Hierarchical Neural Regression Models for Customer Churn Prediction

1Department of Finance Management, Faculty of Humanities and social Sciences, Islamic Azad University, Sanandaj Branch, Sanandaj, Iran
2Department of Industrial Engineering, College of Engineering, University of Tehran, P.O. Box 11155/4563, Tehran, Iran

Received 25 November 2012; Revised 27 January 2013; Accepted 1 February 2013

Academic Editor: Jie Zhou

Copyright © 2013 Golshan Mohammadi et al. This is an open access article distributed under the Creative Commons Attribution License, which permits unrestricted use, distribution, and reproduction in any medium, provided the original work is properly cited.

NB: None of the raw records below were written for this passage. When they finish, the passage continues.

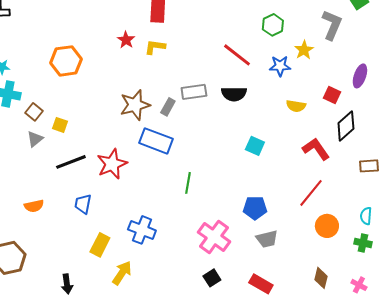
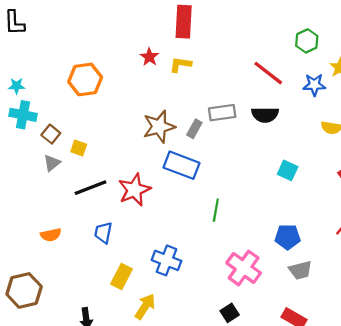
black square: (212, 278) -> (230, 313), moved

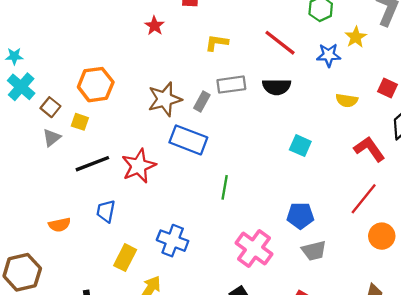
yellow L-shape: (180, 64) -> (217, 43), moved
orange hexagon: (85, 79) -> (96, 85), moved
cyan cross: (23, 115) -> (21, 87), turned 30
orange semicircle: (51, 235) -> (60, 225), moved

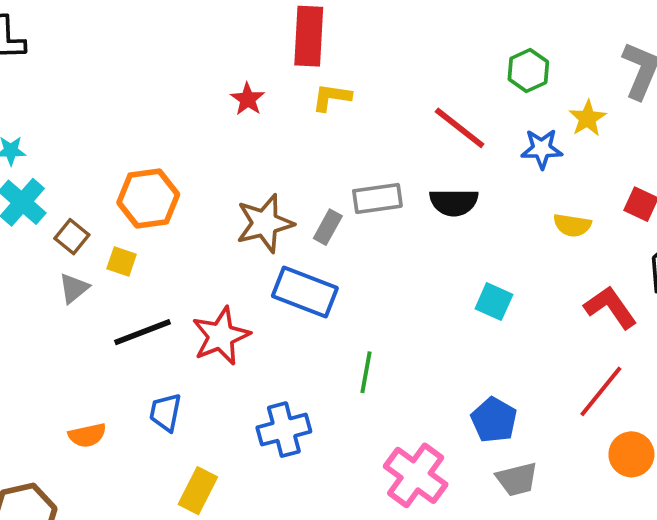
yellow L-shape: (217, 43) -> (332, 97), moved
blue pentagon: (300, 216) -> (494, 420), turned 30
blue cross: (173, 241) -> (284, 430), moved, turned -36

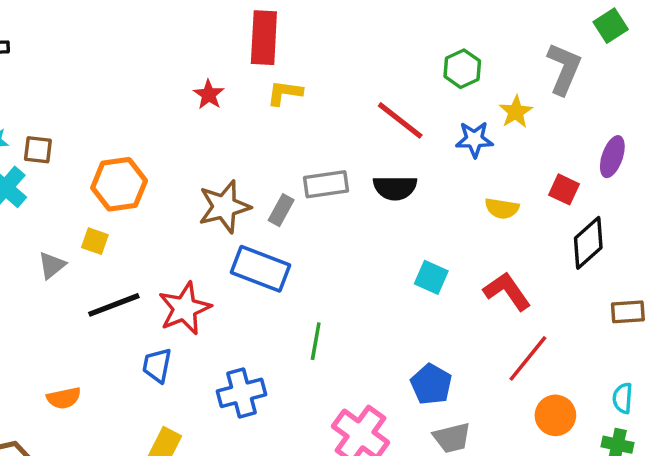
brown square: (72, 237) -> (38, 150), moved, turned -32
red L-shape: (610, 307) -> (507, 291), moved
blue trapezoid: (165, 412) -> (157, 365), moved

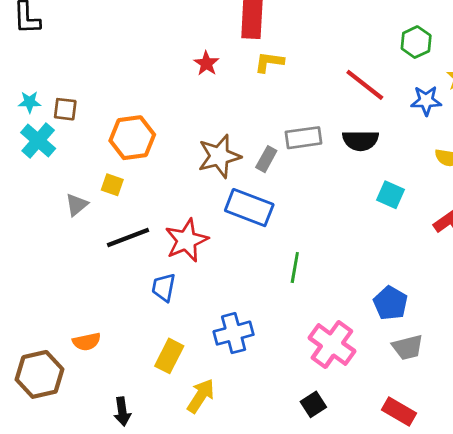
cyan square: (431, 277) -> (390, 195), moved
blue cross: (241, 393) -> (234, 333), moved
orange semicircle: (64, 398) -> (87, 342), moved

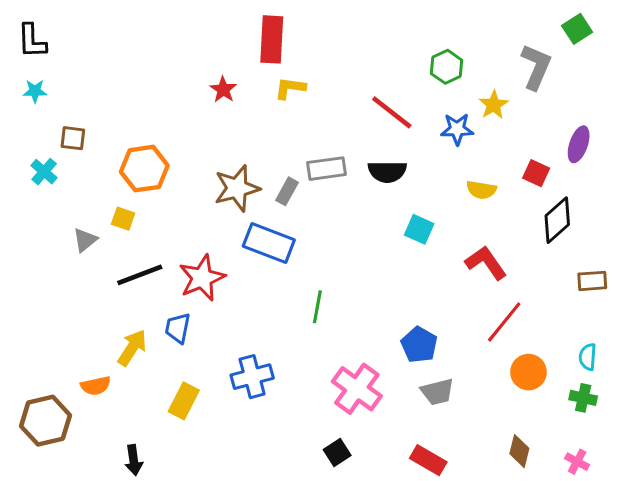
cyan star: (30, 102) -> (35, 91), moved
cyan cross: (38, 141) -> (44, 172), size x0.7
yellow arrow: (201, 396) -> (132, 348), moved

As customers are the main assets of each industry, customer churn prediction is becoming a major task for companies to remain in competition with competitors. In the literature, the better applicability and efficiency of hierarchical data mining techniques has been reported. This paper considers three hierarchical models by combining four different data mining techniques for churn prediction, which are backpropagation artificial neural networks (ANN), self-organizing maps (SOM), alpha-cut fuzzy c-means (α-FCM), and Cox proportional hazards regression model. The hierarchical models are ANN + ANN + Cox, SOM + ANN + Cox, and α-FCM + ANN + Cox. In particular, the first component of the models aims to cluster data in two churner and nonchurner groups and also filter out unrepresentative data or outliers. Then, the clustered data as the outputs are used to assign customers to churner and nonchurner groups by the second technique. Finally, the correctly classified data are used to create Cox proportional hazards model. To evaluate the performance of the hierarchical models, an Iranian mobile dataset is considered. The experimental results show that the hierarchical models outperform the single Cox regression baseline model in terms of prediction accuracy, Types I and II errors, RMSE, and MAD metrics. In addition, the α-FCM + ANN + Cox model significantly performs better than the two other hierarchical models.